Night Sky (app) is an application developed and published by indie studio iCandi Apps Ltd. from the UK. Night Sky is a stargazing reference app, where the user can explore a virtual representation of the night sky to identify stars, planets, constellations and satellites. The app is developed specifically for iOS, tvOS and watchOS devices. Night Sky was first released on November 1, 2011 for iOS, and has had multiple updates since launch. Night Sky was mentioned in the September 2016 Apple Keynote during the Apple Watch Series 2 announcement. In October 2016, Night Sky was featured as the Free App of The Week on the Apple App Store. == Reception == Night Sky was featured in Apple's 'Best of 2012' and has also been pre-installed onto iPads in Apple retail stores worldwide.

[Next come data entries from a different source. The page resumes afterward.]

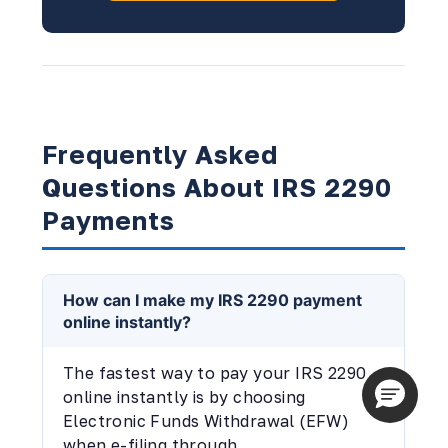
Frequently Asked
Questions About IRS 2290
Payments
How can I make my IRS 2290 payment
online instantly?
The fastest way to pay your IRS 2290
online instantly is by choosing
Electronic Funds Withdrawal (EFW)
when e-filing through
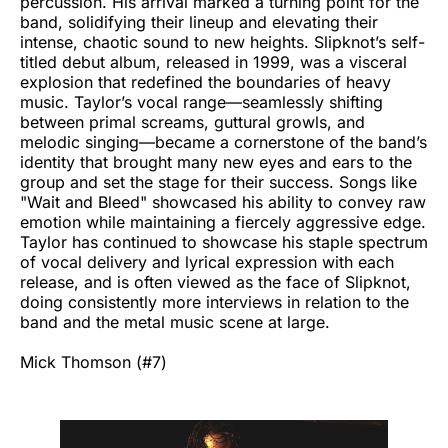
percussion. His arrival marked a turning point for the
band, solidifying their lineup and elevating their
intense, chaotic sound to new heights. Slipknot’s self-
titled debut album, released in 1999, was a visceral
explosion that redefined the boundaries of heavy
music. Taylor’s vocal range—seamlessly shifting
between primal screams, guttural growls, and
melodic singing—became a cornerstone of the band’s
identity that brought many new eyes and ears to the
group and set the stage for their success. Songs like
"Wait and Bleed" showcased his ability to convey raw
emotion while maintaining a fiercely aggressive edge.
Taylor has continued to showcase his staple spectrum
of vocal delivery and lyrical expression with each
release, and is often viewed as the face of Slipknot,
doing consistently more interviews in relation to the
band and the metal music scene at large.
Mick Thomson (#7)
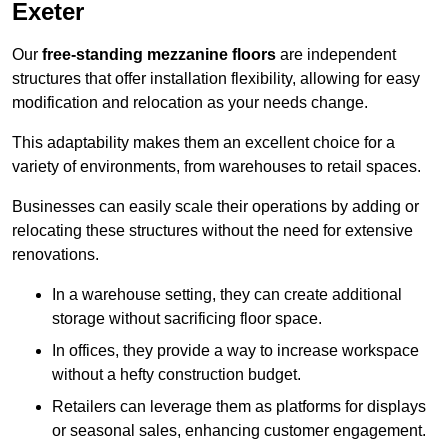
Exeter
Our
free-standing mezzanine floors
are independent
structures that offer installation flexibility, allowing for easy
modification and relocation as your needs change.
This adaptability makes them an excellent choice for a
variety of environments, from warehouses to retail spaces.
Businesses can easily scale their operations by adding or
relocating these structures without the need for extensive
renovations.
In a warehouse setting, they can create additional
storage without sacrificing floor space.
In offices, they provide a way to increase workspace
without a hefty construction budget.
Retailers can leverage them as platforms for displays
or seasonal sales, enhancing customer engagement.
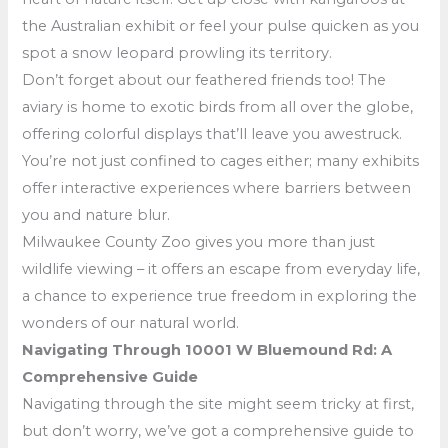
the Australian exhibit or feel your pulse quicken as you
spot a snow leopard prowling its territory.
Don’t forget about our feathered friends too! The
aviary is home to exotic birds from all over the globe,
offering colorful displays that’ll leave you awestruck.
You’re not just confined to cages either; many exhibits
offer interactive experiences where barriers between
you and nature blur.
Milwaukee County Zoo gives you more than just
wildlife viewing – it offers an escape from everyday life,
a chance to experience true freedom in exploring the
wonders of our natural world.
Navigating Through 10001 W Bluemound Rd: A
Comprehensive Guide
Navigating through the site might seem tricky at first,
but don’t worry, we’ve got a comprehensive guide to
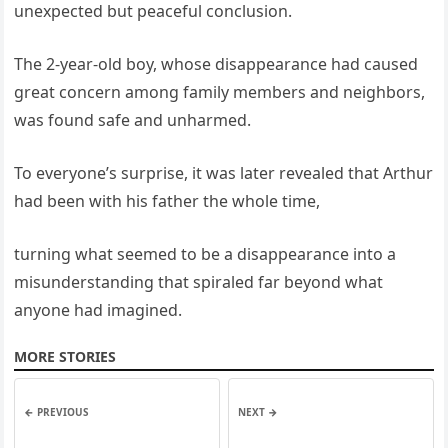
unexpected but peaceful conclusion.
The 2-year-old boy, whose disappearance had caused
great concern among family members and neighbors,
was found safe and unharmed.
To everyone’s surprise, it was later revealed that Arthur
had been with his father the whole time,
turning what seemed to be a disappearance into a
misunderstanding that spiraled far beyond what
anyone had imagined.
MORE STORIES
← PREVIOUS
NEXT →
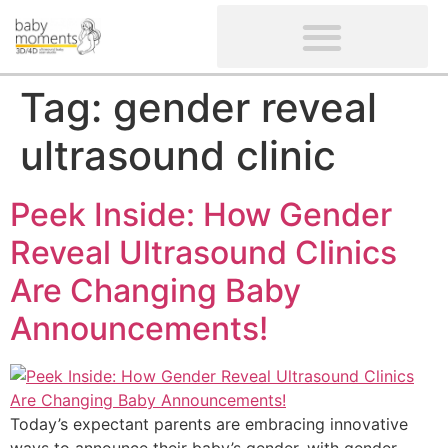
CLIENTS’ REVIEWS
SCREENING-NOT PROVIDED
GYNAECOLOGICAL ULTRASOUND SCAN
WOMEN’S FERTILITY SCAN
Tag:
gender reveal
ultrasound clinic
Peek Inside: How Gender
Reveal Ultrasound Clinics
Are Changing Baby
Announcements!
Today’s expectant parents are embracing innovative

Is an AI Text-to-video Tool Worth It in 2026?

In search of the best AI text-to-video tool? An AI text-to-video tool is software that uses machine learning to help you get more done — it turns a rough idea into a polished result in seconds. When choosing one, weigh output quality, pricing, export formats, and how well it fits the tools you already use. Whether you are a beginner or a pro, the right AI text-to-video tool slots into your workflow and pays for itself fast. Below we compare features, pricing, and real output so you can choose with confidence.